Even though she was 13 years old when she left, Maryam Mohammadkhani remembers very little about her childhood in Iran.
"My father was a general. He was a general for His Majesty. And my mother was educated—she was an inspector for the health department. So we led a very average life, but with advantages," she says.
She does recall one happy memory, though: She attended the American school in Tehran, and remembers playing the role of a turtledove in the Christmas play.
"I remember standing on stage, and it was at the big Hilton…and it was a grand event. And, I guess, those were the good memories. And then, everything changed overnight—the revolution of 1979. And we didn’t bode well," she recalls.
The Islamic revolution of 1979 meant anyone who had worked for the previous government--the Shah--was now considered a threat. In Mohammadkhani’s words, her father was a “true patriot,” and would not leave his country, despite the risk in staying.
"We stayed, and of course, within hours, he was arrested. And he was tried, and sentenced to five years," she says.
Comparatively, this was a light sentence. Other leaders in the Shah’s government either fled or were executed.
"Every Wednesday, I would go to visit my father in Evin. So there were two jails: there’s the jail for the common criminal—you know, murderers, rapists. And then there was Evin, which was the political prison. And all the prisoners there, the Islamic republic felt that these people were a danger," she says.
The next year, Iran went to war with Iraq. Mohammedkahni’s mother was needed in the hospitals, given her training as a health professional.
Mohammedkhani’s favorite memories from this era are, ironically, those of visiting her father in prison and hiding in storm shelters during air raids.
When the 'agires' came—those were the sirens—of course, it should have been a time of extreme stress. But there were these underground parking lots, and people would converge down there. And of course, what teenager wouldn’t love to stay up on a school night? And we had our packs that we had packed with cards and Backgammon. For us, it was a time of gathering, and fun, actually," she says.
The government announced it was lowering the age of mandatory military service to fourteen—the age of her brother.
"We left Iran. My mother and I and my brother. And I think in some ways, it was probably always in the cards for us to leave. Education was always important to my parents, and I carried my father’s name. So, forever, that door was closed to me, and that background followed my brother and I. So we knew at some point, we would have to leave to pursue our education," she says.
They came with virtually nothing. Mohammedkhani went from having a driver and nice house to riding a big orange school bus and sharing a room with her mother and brother. They came in on tourist visas, with the intention of dropping off her brother and going right back. But after they got here, they didn’t want to leave.
"And so we hired an attorney, and things were easier. This was pre-9/11. This was the 1980s. Things were much more different.
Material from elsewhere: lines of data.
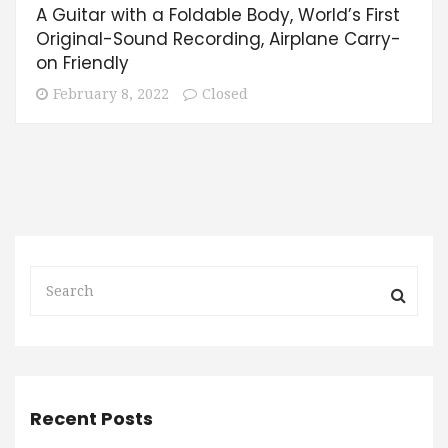
A Guitar with a Foldable Body, World’s First
Original-Sound Recording, Airplane Carry-
on Friendly
February 8, 2022
Closed
Recent Posts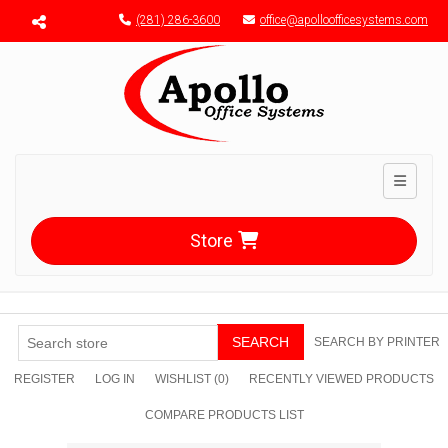
Menu toggle
(281) 286-3600
office@apolloofficesystems.com
Toggle n
Store
SEARCH
SEARCH BY PRINTER
REGISTER
LOG IN
WISHLIST
(0)
RECENTLY VIEWED PRODUCTS
COMPARE PRODUCTS LIST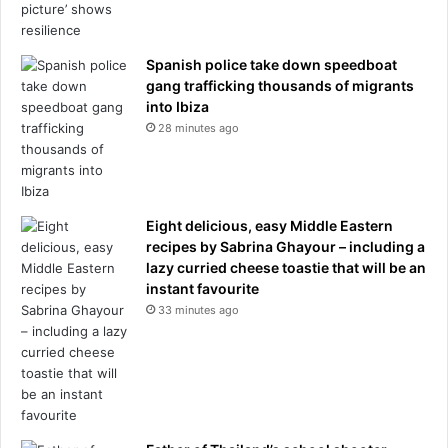
Spanish police take down speedboat
gang trafficking thousands of migrants
into Ibiza
28 minutes ago
Eight delicious, easy Middle Eastern
recipes by Sabrina Ghayour – including a
lazy curried cheese toastie that will be an
instant favourite
33 minutes ago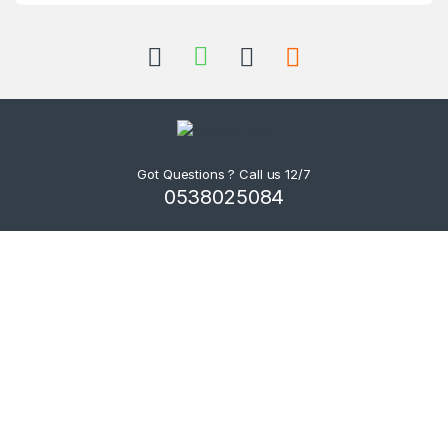
Got Questions ? Call us 12/7
0538025084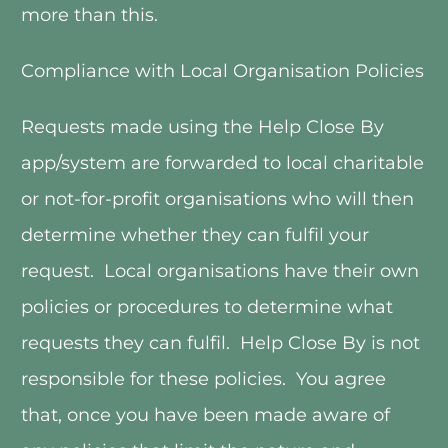
more than this. 
Compliance with Local Organisation Policies
Requests made using the Help Close By 
app/system are forwarded to local charitable 
or not-for-profit organisations who will then 
determine whether they can fulfil your 
request.  Local organisations have their own 
policies or procedures to determine what 
requests they can fulfil.  Help Close By is not 
responsible for these policies.  You agree 
that, once you have been made aware of 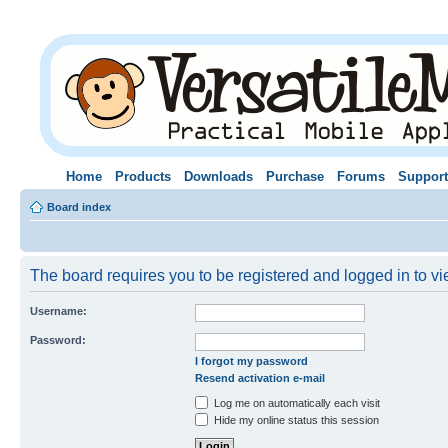
Home
Products
Downloads
Purchase
Forums
Support
Board index
The board requires you to be registered and logged in to vie
Username:
Password:
I forgot my password
Resend activation e-mail
Log me on automatically each visit
Hide my online status this session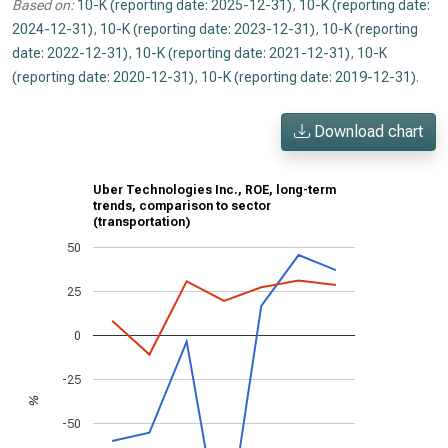
Based on:
10-K (reporting date: 2025-12-31)
,
10-K (reporting date:
2024-12-31)
,
10-K (reporting date: 2023-12-31)
,
10-K (reporting
date: 2022-12-31)
,
10-K (reporting date: 2021-12-31)
,
10-K
(reporting date: 2020-12-31)
,
10-K (reporting date: 2019-12-31)
.
Download chart
Uber Technologies Inc., ROE, long-term
trends, comparison to sector
(transportation)
50
25
0
-25
%
-50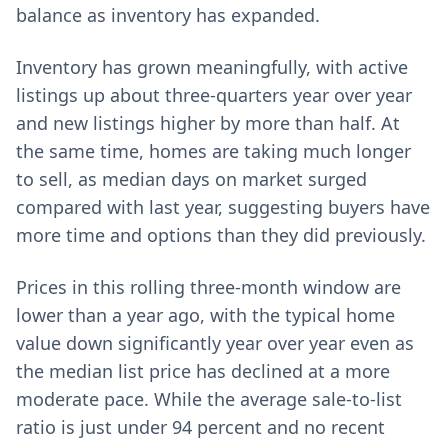
balance as inventory has expanded.
Inventory has grown meaningfully, with active
listings up about three-quarters year over year
and new listings higher by more than half. At
the same time, homes are taking much longer
to sell, as median days on market surged
compared with last year, suggesting buyers have
more time and options than they did previously.
Prices in this rolling three-month window are
lower than a year ago, with the typical home
value down significantly year over year even as
the median list price has declined at a more
moderate pace. While the average sale-to-list
ratio is just under 94 percent and no recent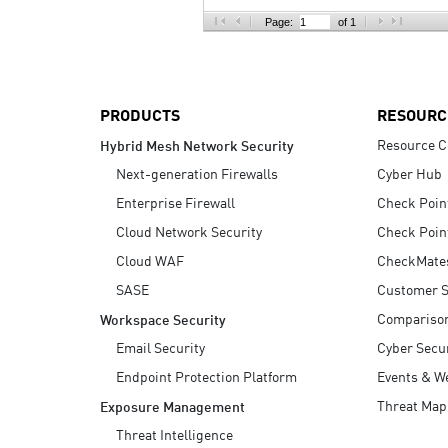
AI Agent Security
Page:
of 1
PRODUCTS
RESOURC
Resource C
Hybrid Mesh Network Security
Next-generation Firewalls
Cyber Hub
Enterprise Firewall
Check Poin
Cloud Network Security
Check Poin
Cloud WAF
CheckMate
SASE
Customer S
Compariso
Workspace Security
Email Security
Cyber Secur
Endpoint Protection Platform
Events & W
Threat Map
Exposure Management
Threat Intelligence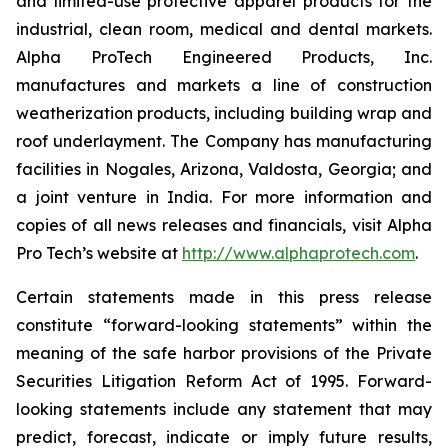
and limited-use protective apparel products for the
industrial, clean room, medical and dental markets.
Alpha ProTech Engineered Products, Inc.
manufactures and markets a line of construction
weatherization products, including building wrap and
roof underlayment. The Company has manufacturing
facilities in Nogales, Arizona, Valdosta, Georgia; and
a joint venture in India. For more information and
copies of all news releases and financials, visit Alpha
Pro Tech’s website at
http://www.alphaprotech.com
.
Certain statements made in this press release
constitute “forward-looking statements” within the
meaning of the safe harbor provisions of the Private
Securities Litigation Reform Act of 1995. Forward-
looking statements include any statement that may
predict, forecast, indicate or imply future results,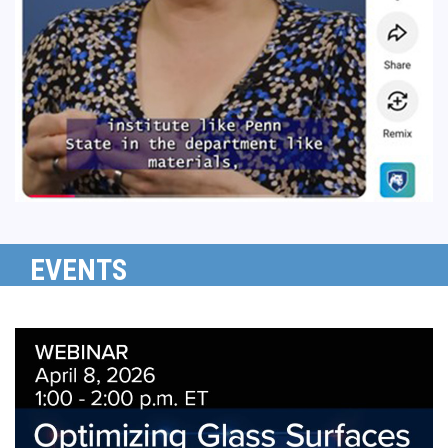
EVENTS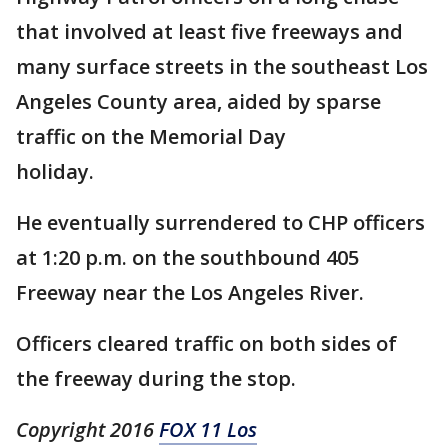
that involved at least five freeways and
many surface streets in the southeast Los
Angeles County area, aided by sparse
traffic on the Memorial Day
holiday.
He eventually surrendered to CHP officers
at 1:20 p.m. on the southbound 405
Freeway near the Los Angeles River.
Officers cleared traffic on both sides of
the freeway during the stop.
Copyright 2016
FOX 11 Los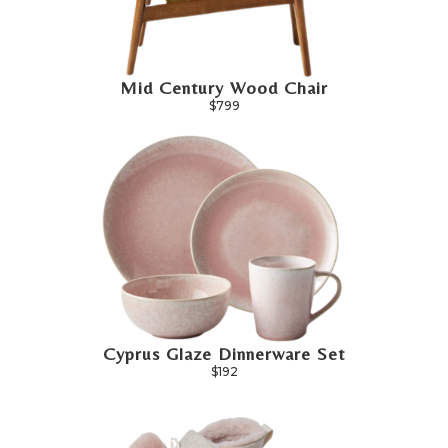
Mid Century Wood Chair
$799
Cyprus Glaze Dinnerware Set
$192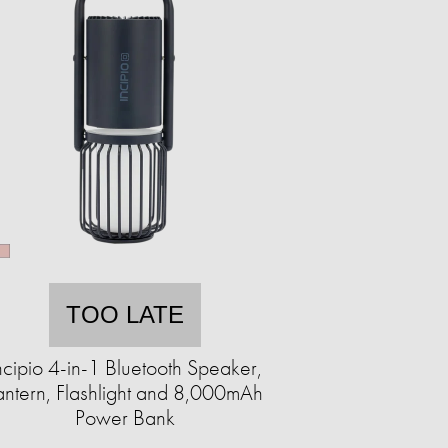
TOO LATE
ncipio 4-in-1 Bluetooth Speaker,
antern, Flashlight and 8,000mAh
Power Bank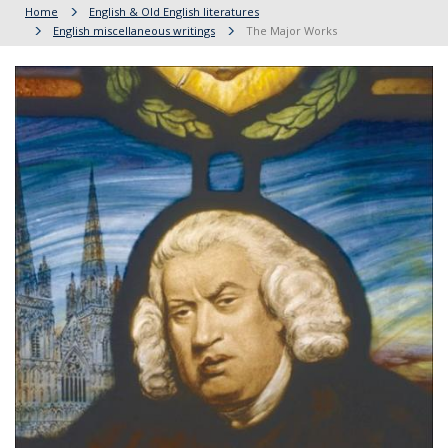
Home
English & Old English literatures
English miscellaneous writings
The Major Works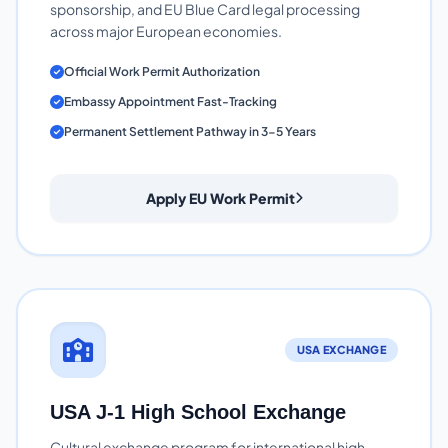
sponsorship, and EU Blue Card legal processing
across major European economies.
Official Work Permit Authorization
Embassy Appointment Fast-Tracking
Permanent Settlement Pathway in 3-5 Years
Apply EU Work Permit
USA EXCHANGE
USA J-1 High School Exchange
Cultural exchange program for international high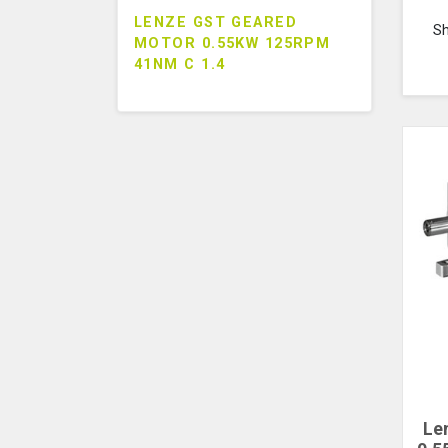
LENZE GST GEARED
S
MOTOR 0.55KW 125RPM
41NM C 1.4
Le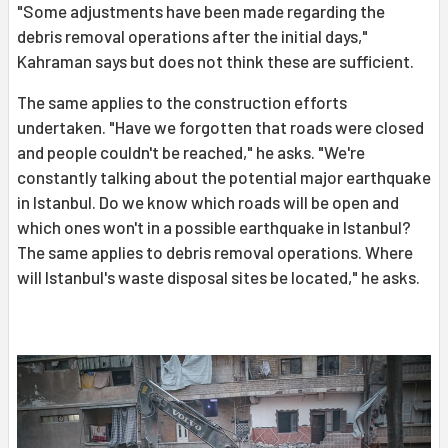
"Some adjustments have been made regarding the
debris removal operations after the initial days,"
Kahraman says but does not think these are sufficient.
The same applies to the construction efforts
undertaken. "Have we forgotten that roads were closed
and people couldn't be reached," he asks. "We're
constantly talking about the potential major earthquake
in Istanbul. Do we know which roads will be open and
which ones won't in a possible earthquake in Istanbul?
The same applies to debris removal operations. Where
will Istanbul's waste disposal sites be located," he asks.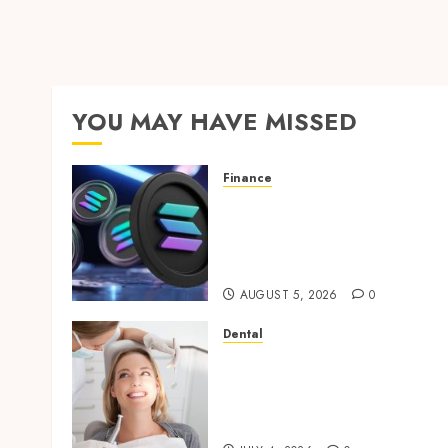
YOU MAY HAVE MISSED
Finance
Clear Verification
Standards Supporting
Responsible Blockchain
Asset Distribution
AUGUST 5, 2026
0
Dental
How Orthodontic
Treatment Timing
Influences Lifelong Dental
Stability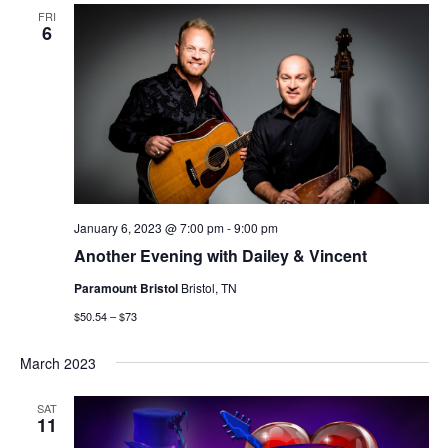
FRI
6
January 6, 2023 @ 7:00 pm
-
9:00 pm
Another Evening with Dailey & Vincent
Paramount Bristol
Bristol, TN
$50.54 – $73
March 2023
SAT
11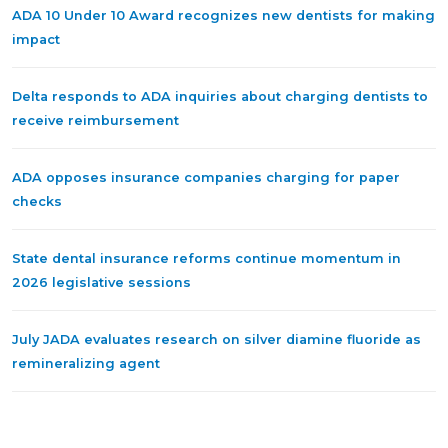
ADA 10 Under 10 Award recognizes new dentists for making
impact
Delta responds to ADA inquiries about charging dentists to
receive reimbursement
ADA opposes insurance companies charging for paper
checks
State dental insurance reforms continue momentum in
2026 legislative sessions
July JADA evaluates research on silver diamine fluoride as
remineralizing agent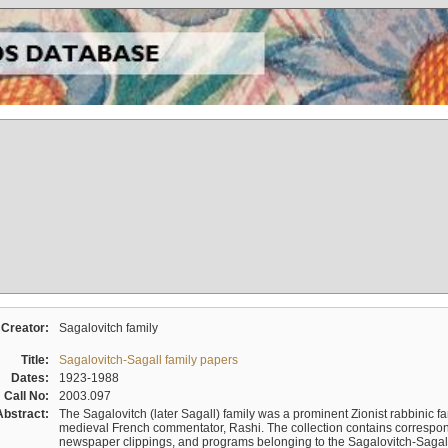
Creator:
Sagalovitch family
Title:
Sagalovitch-Sagall family papers
Dates:
1923-1988
Call No:
2003.097
Abstract:
The Sagalovitch (later Sagall) family was a prominent Zionist rabbinic fa
medieval French commentator, Rashi. The collection contains correspo
newspaper clippings, and programs belonging to the Sagalovitch-Sagall fa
We were able to obtain permanent residency—a green card—and after you have your green card for five years, you can apply for citizenship," she says.
Within a week of arriving in California, her mother had found a job as a tailor. "And we all worked. I worked as a 13 year old. I had several newspaper routes and I sold newspapers door-to-door, and there was fast food…we all worked."
She could see that America was a land of the “haves” and the “have-nots,” and she was definitely a “have-not.” But it hadn’t been that long since she had been on the other side of society, so she set her mind on getting back there.
"I don’t want to get too melodramatic about it, but America really was a fabulous host, and I felt like I owed it to be a good citizen. I was really given the opportunity, so the scholarships were there. If you did well enough, you got into any school. So I took out loans—partly loans, lots of scholarships. And I was in a hurry to get there. I was in a big hurry to get there," she says.
She went into a field that, to her, represented security: medicine. After medical school, she did her residency at one of Harvard University’s hospitals, and met her husband-to-be in Boston. Several years later, they moved to Springfield, and now have three children.
Sound: Slides under a microscope, Dr. Mohammadkhani: "Brain, left frontal tumor comma, excision, colon, mark..."
Today, Dr. Mohammedkhani dictates as she looks at tiny samples of human tissue under a microscope. She’s a pathologist, and spends a good portion of her time identifying whether a patient’s tissue or organ is diseased.
She says she’s proof that the American dream is still alive. I ask her why her mother chose the United States of America—why not Germany or the UK, where she had relatives?
"Because America is the land of opportunity," she answers. "I mean, everybody dreams of going to America. And I think a lot of people who go to other countries, it’s because they end up staying there on their way to America. People go to America in search of a better life."
Mohammedkhani never returned to Iran. And yet, she longs to just see the land she once called home."I mean, I still sit here and I dream of going back, to visit. And it’s difficult, because I didn’t marry an Iranian. And I can’t be separated from my children. And so I would have to take them all back. And I don’t think I could do it right now, because you just never know what’s going to happen in that part of the world," she says.
She says when she does go back, however, she will make it a point to drive through the county, and stop at every little roadside cafe to sip Iranian "chai," or tea, just as her parents used to do.
For KSMU’s Sense of Community Series, I’m Jennifer Moore.